Researchers at the Graduate School of Integrated Arts and Sciences at Hiroshima University in Japan sought to figure out how the experience of viewing “kawaii” – Japanese for “cute” – images affects behavior.

“Kawaii … things are popular because they produce positive feelings. However, their effect on behavior remains unclear,” the study, which was published in PLOS One on Sept. 26, stated. “In this study, three experiments were conducted to examine the effects of viewing cute images on subsequent task performance.”

The three tasks used in the study tested the participants’ motor, visual and global-local letter recognition skills before and after looking at pictures deemed adorable.

“Results show that participants performed tasks requiring focused attention more carefully after viewing cute images,” the study concluded.

The report added, “In the first two experiments, viewing cute images improved performance on tasks that required carefulness. Experiment 3 showed that viewing cute images narrows the breadth of attentional [sic] focus and reduces the global precedence effect in a subsequent task.”

Researchers additionally asserted that cute images could be used to foster careful behavior and improved focus in situations such as driving a car and completing work.

A reported 48 right-handed students at the university – 24 men and 24 women between the ages of 18 and 22 – were used in the first two experiments.

In the third task, 36 right-handed students in the same age range, also split in half by gender, were asked to participate.

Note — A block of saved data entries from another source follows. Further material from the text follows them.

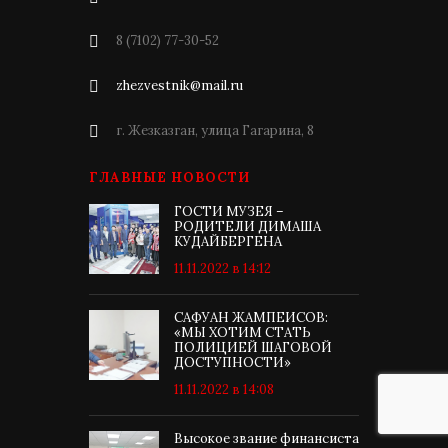
8 (7102) 77-30-52
zhezvestnik@mail.ru
г. Жезказган, улица Гагарина, 8
ГЛАВНЫЕ НОВОСТИ
ГОСТИ МУЗЕЯ –
РОДИТЕЛИ ДИМАША
КУДАЙБЕРГЕНА
11.11.2022 в 14:12
САФУАН ЖАМПЕИСОВ:
«МЫ ХОТИМ СТАТЬ
ПОЛИЦИЕЙ ШАГОВОЙ
ДОСТУПНОСТИ»
11.11.2022 в 14:08
Высокое звание финансиста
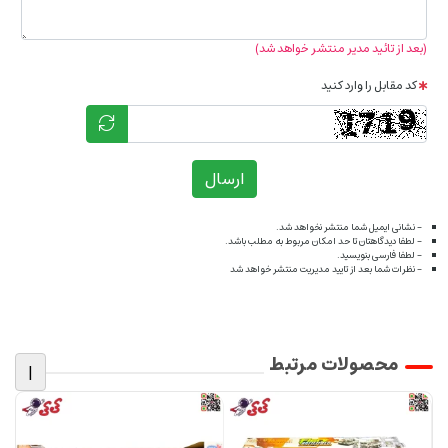
(بعد از تائید مدیر منتشر خواهد شد)
کد مقابل را وارد کنید
ارسال
- نشانی ایمیل شما منتشر نخواهد شد.
- لطفا دیدگاهتان تا حد امکان مربوط به مطلب باشد.
- لطفا فارسی بنویسید.
- نظرات شما بعد از تایید مدیریت منتشر خواهد شد
محصولات مرتبط
|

The relative cuteness of the images themselves was also examined by the team conducting the study, to help establish “the psychophysiological state underlying the feeling of cuteness.”

“The images of baby animals were rated as cuter and more infantile than the images of adult animals in all the three experiments,” researchers found. “When the participants rated the images of both baby and adult animals … the former were rated as more pleasant than the latter.”